Aż strach mówić, wyzywali mnie od muzułmańskich k... Mówią, że im jest głupio, że ja jako Polka zadaję się z obcokrajowcami.
Te nieprzyjemne komentarze słyszysz od młodych czy starszych osób?
Większość od studentów, przede wszystkim od mężczyzn.
A myślisz, co jest przyczyną tych negatywnych komentarzy?
Długo się nad tym zastanawiałam. Przyznam, nie rozumiem tego. Nie ma od nas i od nich żadnej negatywnej fali, ci moi znajomi starają się raczej do wszystkich uśmiechać. Ta złość, te komentarze biorą się pewnie ze stereotypów. Teraz sporo ludzi w Polsce myśli muzułmanin, to na pewno terrorysta. A ja kompletnie nie wiem czym to jest spowodowane. Wydawałoby się, że studenci Polacy powinni być bardziej otwarci na świat. Powinni więcej rozumieć co i dlaczego dzieje się dookoła.

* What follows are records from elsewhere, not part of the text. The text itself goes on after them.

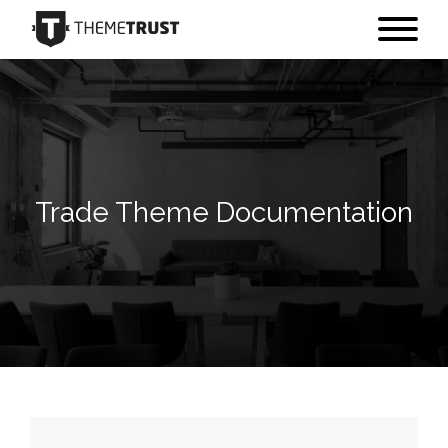
Trade Theme Documentation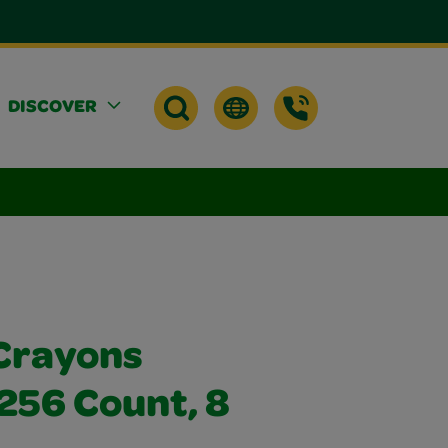
DISCOVER
Crayons
256 Count, 8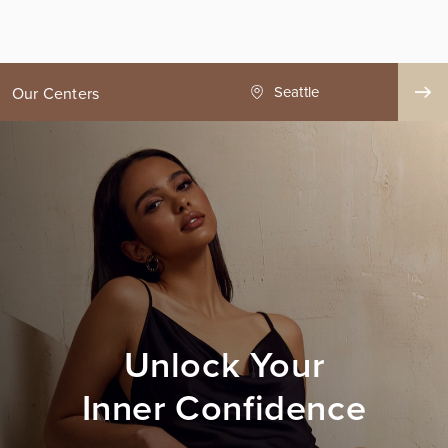
ge County
Seattle
Our Centers
Unlock Your
Inner Confidence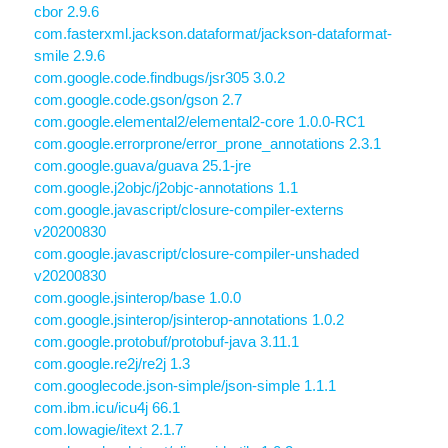
cbor 2.9.6
com.fasterxml.jackson.dataformat/jackson-dataformat-
smile 2.9.6
com.google.code.findbugs/jsr305 3.0.2
com.google.code.gson/gson 2.7
com.google.elemental2/elemental2-core 1.0.0-RC1
com.google.errorprone/error_prone_annotations 2.3.1
com.google.guava/guava 25.1-jre
com.google.j2objc/j2objc-annotations 1.1
com.google.javascript/closure-compiler-externs
v20200830
com.google.javascript/closure-compiler-unshaded
v20200830
com.google.jsinterop/base 1.0.0
com.google.jsinterop/jsinterop-annotations 1.0.2
com.google.protobuf/protobuf-java 3.11.1
com.google.re2j/re2j 1.3
com.googlecode.json-simple/json-simple 1.1.1
com.ibm.icu/icu4j 66.1
com.lowagie/itext 2.1.7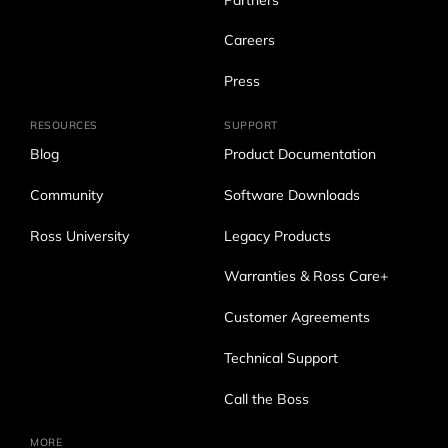
Partners
Careers
Press
RESOURCES
SUPPORT
Blog
Product Documentation
Community
Software Downloads
Ross University
Legacy Products
Warranties & Ross Care+
Customer Agreements
Technical Support
Call the Boss
MORE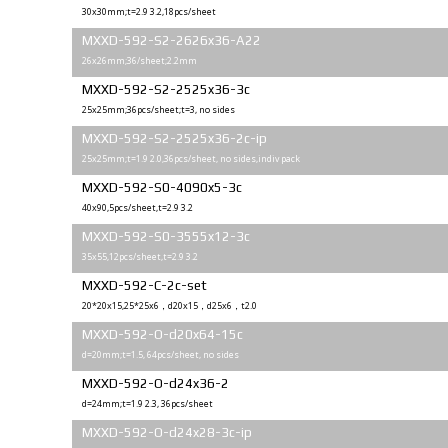
30x30mm;t=2.9 3.2,18pcs/sheet
MXXD-592-S2-2626x36-A22
26x26mm;36/sheet;2.2mm
MXXD-592-S2-2525x36-3c
25х25mm;36pcs/sheet;t=3, no sides
MXXD-592-S2-2525x36-2c-ip
25х25mm;t=1.9 2.0,36pcs/sheet, no sides,indiv pack
MXXD-592-S0-4090x5-3c
40x90,5pcs/sheet,t=2.9 3.2
MXXD-592-S0-3555x12-3c
35x55,12pcs/sheet,t=2.9 3.2
MXXD-592-C-2c-set
20*20x15,25*25x6，d20x15，d25x6，t2.0
MXXD-592-O-d20x64-15c
d=20mm;t=1.5, 64pcs/sheet, no sides
MXXD-592-O-d24x36-2
d=24mm;t=1.9 2.3, 36pcs/sheet
MXXD-592-O-d24x28-3c-ip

Poza tym sporo studentów wyjeżdża na wymiany za granicę, jeżdżą na wakacje do innych krajów. Czasami myślę, że oni się po prostu boją. Nawet czasami pytam podczas takich zaczepek w klubach, dlaczego Polacy tak reagują.
I co słyszysz?
Mówią, że ci moi znajomi, z innych krajów są ciemniejsi. Więc ja na to, że jak ty pójdziesz do solarium to też będziesz ciemniejszy. W czym więc problem?
Ta informacja o pobiciu włoskiego studenta przed klubem pewnie rozeszła się wśród obcokrajowców w Szczecinie. Rozmawiacie na ten temat?
Naturalnie. Okazało się, że większość studentów z innych krajów, którzy kształcą się w Szczecinie miała podobne zdarzenia. Sporo spotkało się z dyskryminacją. Sama byłam świadkiem, jak w klubie obcokrajowiec niechcący potrącił w tańcu Polaka. Od razu przeprosił, tymczasem Polak od razu, zupełnie bez przyczyny go popchnął. Ten mój kolega powiedział, sorry, ale ja nie chcę się bić. Polak znowu go popchnął. W tym momencie wkroczyła ochrona. I co? Wyprowadziła obcokrajowca, nie Polaka. Zdenerwowałam się, podeszłam do ochroniarza i zwróciłam uwagę. Powiedziałam, co ty robisz, przecież to nie obcokrajowiec zaczął, a ten Polak.
I co na to ochrona w klubie?
Powiedzieli: a co, będę swojego wyprowadzał.
W którym klubie to się zdarzyło?
To nie był jedyny przypadek. W różnych klubach w Szczecinie podobne zdarzenia miały miejsce. To zdarza się nagminnie. Zawsze wyprowadzani z klubów są obcokrajowcy. A oni są szczególnie spokojni. Wolą nie zadzierać, wolą się wycofać. Nie chcą mieć nieprzyjemności. A niestety, to właśnie obcokrajowcy często są w klubach prowokowani.
A ty?
Ja też. Stale słyszę komentarze, że ci zagraniczni studenci przyjechali do Polski, aby Polki zabrać. Że przyjechali tylko po to, aby zabawić się z naszymi dziewczynami, wyszaleć się i tyle. A przecież oni tu studiują, tu się uczą. Polacy też wyjeżdżają do różnych szkół za granicę. I chcą być tam akceptowani. Na szczęście są też studenci w Polsce, z którymi bardzo fajnie można spędzić czas i którzy nie akceptują takich zachowań.